SURLERING.COM - THE BOOKMAKER - par Alain Jamot - le 19/04/2010 - 20 réactions - Facebook Twitter Wikio print.jpg, 760B

 

Voilà un livre qui s’attaque à une réalité trop souvent ignorée : si la France accueille beaucoup par les temps actuels, elle voit aussi nombre de ses enfants s’en aller. Près de trois millions de Français vivent hors de l’Hexagone, et pour bon nombre d’entre eux, c’est une délivrance. Jamais autant d’entre eux, jeunes ou moins jeunes, n’avaient choisi de vivre sous des cieux plus cléments. Ils deviennent même une force d’appoint non négligeable dans un scrutin serré : trois millions de voix dans une présidentielle, ça compte.


J’en parlerai d’autant plus aisément que c’est mon cas, et que vivre en Allemagne, vivre à Berlin est chaque jour une fête. Pourquoi ? Des raisons simples tout d’abord : le coût de la vie, l’immobilier, la qualité de l’environnement. Des raisons toutes simples qui deviennent des grandes décisions. Saviez-vous qu'on loue des milliers de villas de 200 m² en moyenne sur front de mer espagnol  ou des villes intensément culturelle comme Séville ou Madrid pour 500/600 euros mensuels ? Saviez vous qu'on loue de somptueux lofts dans de grandes villes américaines pour des prix similaires ? On peine à réaliser la dégradation des existences parisiennes pour qui n’a pas la chance d’être un héritier ou un privilégié : taudis immondes loués ou vendus à des prix délirants dans des quartiers infâmes, criminogènes, sans espaces verts. Le Figaro nous apprend même que Paris serait devenu la ville la plus chère du monde. On se demande bien pourquoi. Son rayonnement culturel, politique, financier ou économique est loin de justifier un tel statut. La province, sans atteindre des prix aussi obscènes, se réjouit de rendre chaque jour plus difficile l’existence quotidienne de l’essentiel de la population en spéculant elle aussi dans l’immobilier. Sans compter les fameuses garanties, cautions, qui disqualifient tous ceux qui souhaiteraient s’en sortir seuls. Pays de rentiers.
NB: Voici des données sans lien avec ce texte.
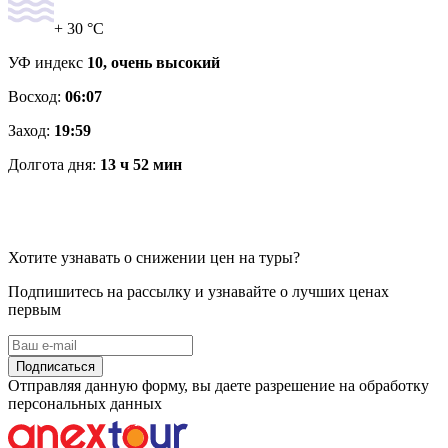
+ 30 °C
УФ индекс
10, очень высокий
Восход:
06:07
Заход:
19:59
Долгота дня:
13 ч 52 мин
Хотите узнавать о снижении цен на туры?
Подпишитесь на рассылку и узнавайте о лучших ценах
первым
Подписаться
Отправляя данную форму, вы даете разрешение на обработку
персональных данных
Christian Roudaut ne parle étrangement pas de cette dimension, et préfère se concentrer sur ce que l’on connaît déjà : les frilosités et les rigidités du marché du travail, la haine nationale envers ce qui ressemble à un risque ou une initiative personnelle. Les exemples nombreux de Français peu ou pas diplômés vivant leur rêve amènent immanquablement à se poser des questions sur le mode de fonctionnement de notre beau pays. Peut-on raisonnablement espérer une baisse réelle du chômage en s’arc-boutant sur les fameux parchemins, la naissance, les réseaux qui font qu’on accède à une vie confortable jusqu’à la retraite ou non ? Ne rêvons pas, dans le reste de l’Europe, la vie n’est pas non plus toute rose, et je ne parle pas des USA. Mais curieusement, avec moins d’aide de l’Etat, on s’en sort souvent mieux. Etrange paradoxe français.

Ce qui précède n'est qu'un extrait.